[PATCH] D37121: [DivRemHoist] add a pass to move div/rem pairs into the same block (PR31028)

Wed Sep 6 17:52:56 PDT 2017

hfinkel added inline comments.

================
Comment at: lib/Transforms/Scalar/DivRemHoist.cpp:85
+      // because division is an implicit component of remainder. The backend
+      // can do whatever is optimal for the div/rem pair.
+      DivInst->moveAfter(RemInst);
----------------
spatel wrote:
> hfinkel wrote:
> > spatel wrote:
> > > hfinkel wrote:
> > > > I don't understand what's going on here? Can you please explain in the comment. Why is this way cheap but hoisting the rem near the div is not? I'm guessing this has something to do with the fact that DAGCombiner::useDivRem isn't called for divisions if TLI.isIntDivCheap returns true, but is always called on remainders? If that's it, should we mirror that logic more directly here (i.e. somehow directly incorporate the result of calling TLI.isIntDivCheap)?
> > > This is independent of anything in the backend.

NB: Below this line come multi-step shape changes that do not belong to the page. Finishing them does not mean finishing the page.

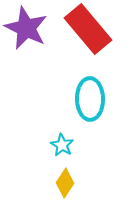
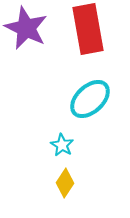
red rectangle: rotated 30 degrees clockwise
cyan ellipse: rotated 48 degrees clockwise
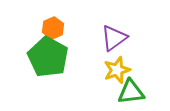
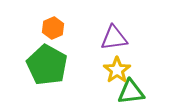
purple triangle: rotated 28 degrees clockwise
green pentagon: moved 1 px left, 8 px down
yellow star: rotated 16 degrees counterclockwise
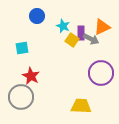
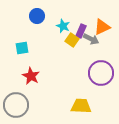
purple rectangle: moved 2 px up; rotated 24 degrees clockwise
gray circle: moved 5 px left, 8 px down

That's why this transform is frustrating - it's half target-independent. :)
> > > 
> > > Let's see if some more words or repeating the formula would make it better:
> > > "Hoist the div into the rem block. No cost calculation is needed because division is an implicit component of remainder:
> > >  X % Y --> X - ((X / Y) * Y)
> > > If the target has a unified instruction for div/rem, then this will occur in a single instruction. If the target does not have a unified instruction for div/rem, then it must calculate remainder as (sub X, (mul (div X, Y), Y). Either way, hoisting division will be free."
> > That is much better, thanks. However, are you making that substitution? It looks like you're just moving the division in this case (i.e. only doing `DivInst->moveAfter(RemInst);`)?
> We can just move the division in this pass because we can assume that the backend will be able to simplify the common division when the div and rem are in the same block.
> 
> I suppose at this point we could decompose the dominating rem into div+mul+sub if we know the backend does not have a divrem. I don't think there would be any downside to that (other than we're repeating functionality that is known to exist in the backend)?
> We can just move the division in this pass because we can assume that the backend will be able to simplify the common division when the div and rem are in the same block.

That's okay, but you should say that in the comment. However...

> I suppose at this point we could decompose the dominating rem into div+mul+sub if we know the backend does not have a divrem. I don't think there would be any downside to that (other than we're repeating functionality that is known to exist in the backend)?

If this pass were running early in the pipeline, we'd definitely need to do this (because it would affect inlining/unrolling costs and the like). Because this runs relatively late, that's not a huge concern. However, I'd prefer that you do the decomposition here at the IR level anyway because a) you already have the code here to do it (so there's little added complexity) and b) in case there are any transformations later that are still using IR-level costs, and there very well might be in the backend (even target-specific ones), we might as well be kind to them and give them more-accurate costs.

https://reviews.llvm.org/D37121